----- Extracted data -----

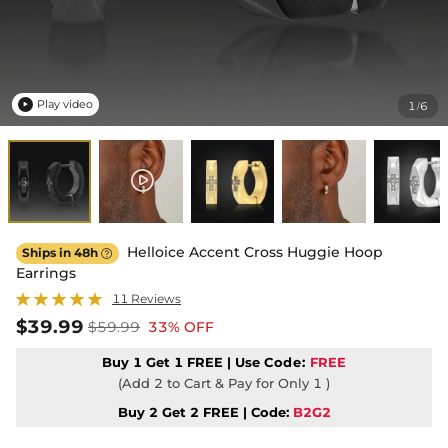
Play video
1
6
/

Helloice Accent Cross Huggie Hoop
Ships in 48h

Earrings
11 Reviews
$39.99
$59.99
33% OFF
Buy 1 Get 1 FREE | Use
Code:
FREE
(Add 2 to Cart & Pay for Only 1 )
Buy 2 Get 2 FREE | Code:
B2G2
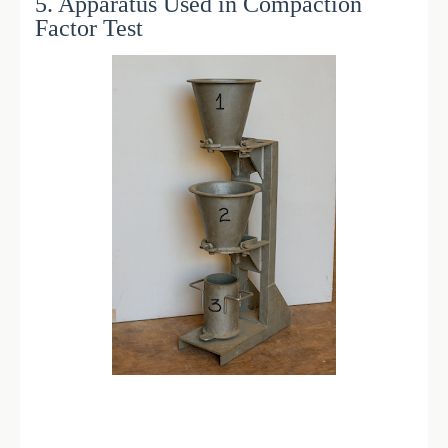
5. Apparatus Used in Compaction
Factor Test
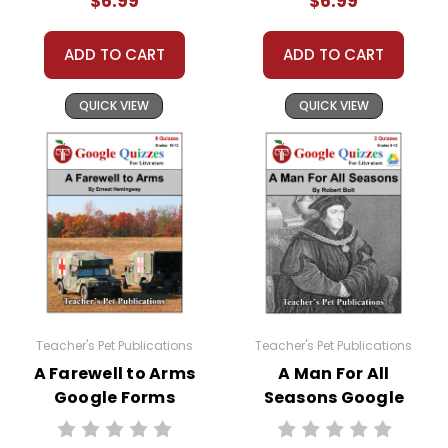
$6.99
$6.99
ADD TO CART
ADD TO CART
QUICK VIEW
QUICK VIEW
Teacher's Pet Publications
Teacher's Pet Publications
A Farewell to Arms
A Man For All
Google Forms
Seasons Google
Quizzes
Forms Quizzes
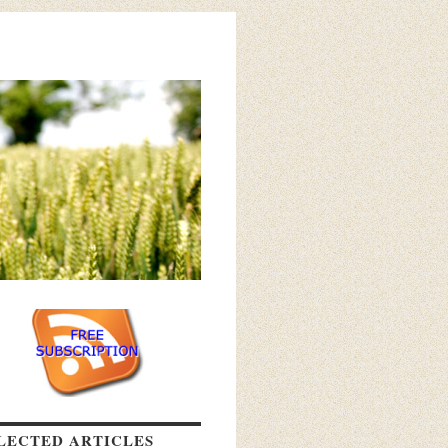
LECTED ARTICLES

-----

Omit the pictures, then give every record back exactly as it stands.

> [Output of the task]:
Play video
1
6
/

Helloice Accent Cross Huggie Hoop
Ships in 48h

Earrings
11 Reviews
$39.99
$59.99
33% OFF
Buy 1 Get 1 FREE | Use
Code:
FREE
(Add 2 to Cart & Pay for Only 1 )
Buy 2 Get 2 FREE | Code:
B2G2
5. Apparatus Used in Compaction
Factor Test
$6.99
$6.99
ADD TO CART
ADD TO CART
QUICK VIEW
QUICK VIEW
Teacher's Pet Publications
Teacher's Pet Publications
A Farewell to Arms
A Man For All
Google Forms
Seasons Google
Quizzes
Forms Quizzes
LECTED ARTICLES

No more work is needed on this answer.